Supplied data section start
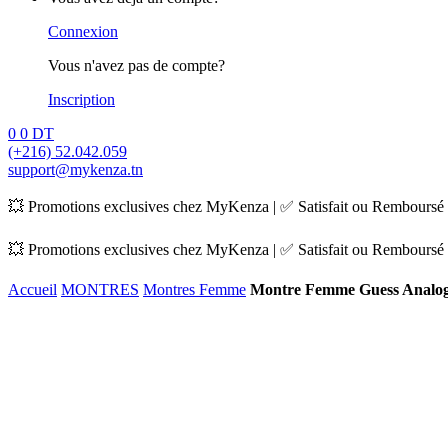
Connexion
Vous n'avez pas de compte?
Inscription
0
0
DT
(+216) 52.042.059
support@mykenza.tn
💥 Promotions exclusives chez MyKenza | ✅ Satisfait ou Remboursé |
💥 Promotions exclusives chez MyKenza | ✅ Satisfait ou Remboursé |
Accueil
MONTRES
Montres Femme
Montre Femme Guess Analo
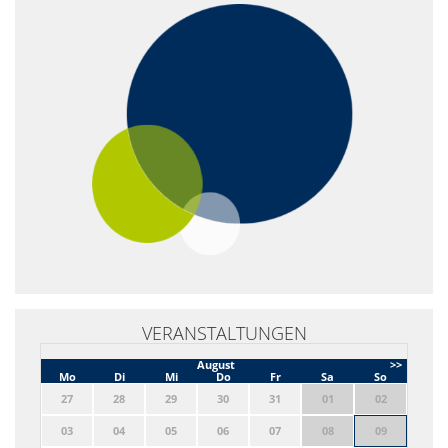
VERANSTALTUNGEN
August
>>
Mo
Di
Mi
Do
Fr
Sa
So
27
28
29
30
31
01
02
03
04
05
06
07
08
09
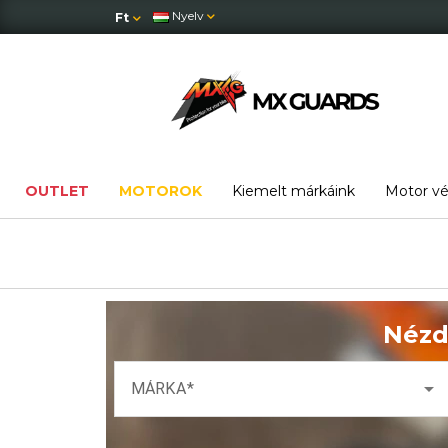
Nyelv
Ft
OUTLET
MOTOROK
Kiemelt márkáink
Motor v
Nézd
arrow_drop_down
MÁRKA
Supplied data section end
Supplied data section start
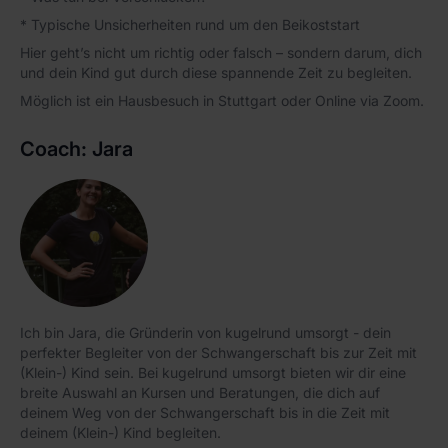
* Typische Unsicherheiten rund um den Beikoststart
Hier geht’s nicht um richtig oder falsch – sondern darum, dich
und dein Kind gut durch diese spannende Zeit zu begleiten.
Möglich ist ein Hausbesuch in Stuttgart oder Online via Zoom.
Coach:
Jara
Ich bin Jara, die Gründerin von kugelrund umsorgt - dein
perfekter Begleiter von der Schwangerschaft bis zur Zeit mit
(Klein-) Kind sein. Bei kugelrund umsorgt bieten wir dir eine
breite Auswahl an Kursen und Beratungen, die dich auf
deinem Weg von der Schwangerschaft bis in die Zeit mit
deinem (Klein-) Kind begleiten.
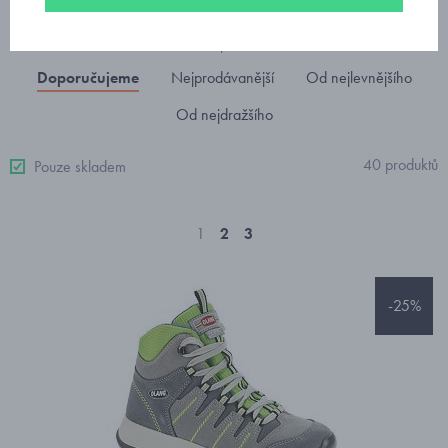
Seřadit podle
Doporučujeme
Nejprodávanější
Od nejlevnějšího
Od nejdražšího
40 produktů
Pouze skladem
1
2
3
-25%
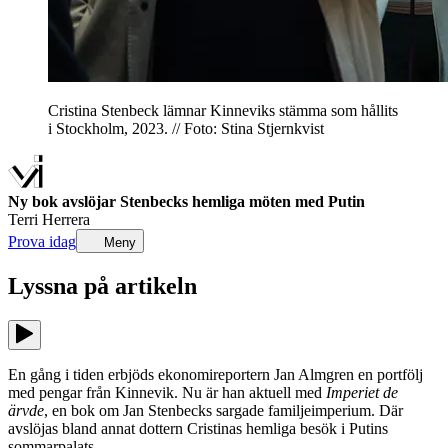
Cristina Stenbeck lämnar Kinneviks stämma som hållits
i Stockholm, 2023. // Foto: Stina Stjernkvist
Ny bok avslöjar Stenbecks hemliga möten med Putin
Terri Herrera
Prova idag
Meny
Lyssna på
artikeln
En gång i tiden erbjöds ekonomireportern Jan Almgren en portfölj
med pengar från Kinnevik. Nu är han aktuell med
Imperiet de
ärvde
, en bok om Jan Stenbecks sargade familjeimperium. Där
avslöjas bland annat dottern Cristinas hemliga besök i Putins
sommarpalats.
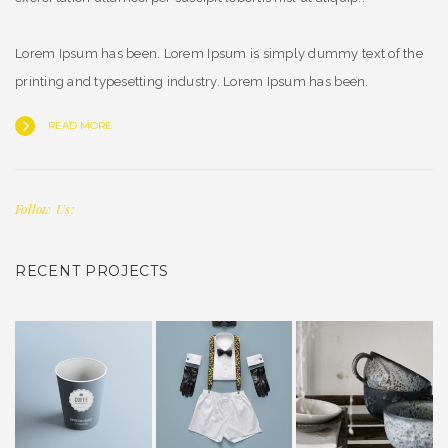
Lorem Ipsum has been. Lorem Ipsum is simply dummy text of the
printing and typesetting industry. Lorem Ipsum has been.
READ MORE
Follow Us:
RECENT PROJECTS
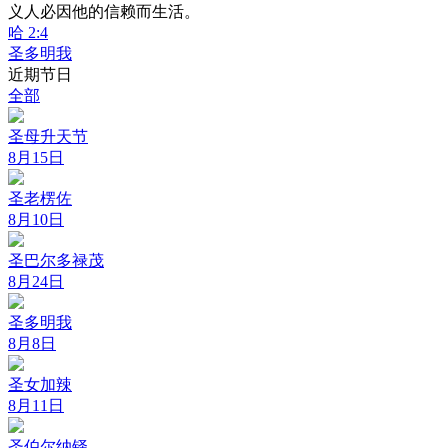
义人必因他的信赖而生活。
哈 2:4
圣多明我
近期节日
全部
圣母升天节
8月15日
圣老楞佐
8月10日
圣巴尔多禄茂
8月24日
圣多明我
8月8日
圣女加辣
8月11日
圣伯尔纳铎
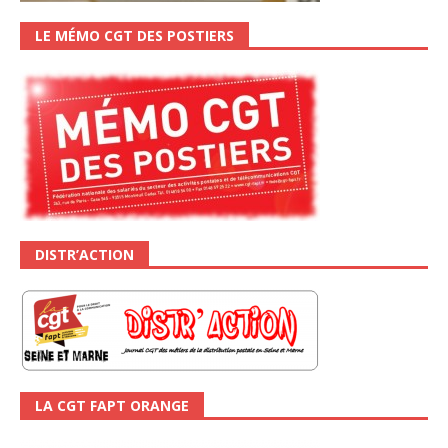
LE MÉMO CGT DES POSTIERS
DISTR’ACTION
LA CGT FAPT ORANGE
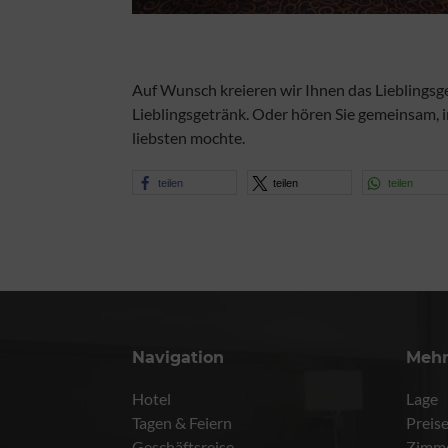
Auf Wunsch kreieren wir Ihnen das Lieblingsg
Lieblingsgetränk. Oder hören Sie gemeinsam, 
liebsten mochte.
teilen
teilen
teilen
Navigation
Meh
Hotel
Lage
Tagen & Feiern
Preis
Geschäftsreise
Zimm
Supplied data section end
Supplied data section start
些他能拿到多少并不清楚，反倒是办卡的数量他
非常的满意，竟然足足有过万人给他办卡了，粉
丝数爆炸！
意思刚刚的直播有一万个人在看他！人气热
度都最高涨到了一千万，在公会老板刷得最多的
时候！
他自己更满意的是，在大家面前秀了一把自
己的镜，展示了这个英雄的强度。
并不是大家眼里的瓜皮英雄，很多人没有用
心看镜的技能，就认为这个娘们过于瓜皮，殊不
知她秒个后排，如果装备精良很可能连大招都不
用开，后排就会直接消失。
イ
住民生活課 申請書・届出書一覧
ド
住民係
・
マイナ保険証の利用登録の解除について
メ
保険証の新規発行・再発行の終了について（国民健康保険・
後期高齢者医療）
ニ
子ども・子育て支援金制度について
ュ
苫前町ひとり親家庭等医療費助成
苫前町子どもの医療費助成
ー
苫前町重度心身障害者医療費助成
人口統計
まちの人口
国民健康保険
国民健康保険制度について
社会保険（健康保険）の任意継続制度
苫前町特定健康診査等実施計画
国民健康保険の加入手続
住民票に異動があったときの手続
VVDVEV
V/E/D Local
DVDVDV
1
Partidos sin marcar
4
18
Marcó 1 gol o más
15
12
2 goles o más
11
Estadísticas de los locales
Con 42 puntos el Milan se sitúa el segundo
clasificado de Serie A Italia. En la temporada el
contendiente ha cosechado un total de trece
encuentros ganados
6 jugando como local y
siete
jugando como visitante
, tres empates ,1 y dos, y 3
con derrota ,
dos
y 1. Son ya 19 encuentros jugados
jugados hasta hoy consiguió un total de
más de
Supplied data section end
Task objective: Every line with "dich" in it should be copied from the entries.

Reply to the task:
Hier geht’s nicht um richtig oder falsch – sondern darum, dich
breite Auswahl an Kursen und Beratungen, die dich auf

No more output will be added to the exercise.